** Provided data follows **
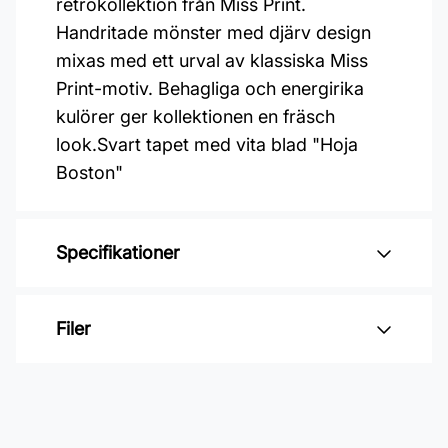
retrokollektion från Miss Print.
Handritade mönster med djärv design
mixas med ett urval av klassiska Miss
Print-motiv. Behagliga och energirika
kulörer ger kollektionen en fräsch
look.Svart tapet med vita blad "Hoja
Boston"
Specifikationer
Varumärke: Midbec Tapeter
Filer
Kollektion: Kinfolk
Material: Non woven
Inga filer
Mönsterpassning: Förskjuten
** End of Provided data **
Exercise prompt:
Any pictures above are to be left out. Retype the rest of the records exactly.

Response area:
retrokollektion från Miss Print.
Handritade mönster med djärv design
mixas med ett urval av klassiska Miss
Print-motiv. Behagliga och energirika
kulörer ger kollektionen en fräsch
look.Svart tapet med vita blad "Hoja
Boston"
Specifikationer
Varumärke: Midbec Tapeter
Filer
Kollektion: Kinfolk
Material: Non woven
Inga filer
Mönsterpassning: Förskjuten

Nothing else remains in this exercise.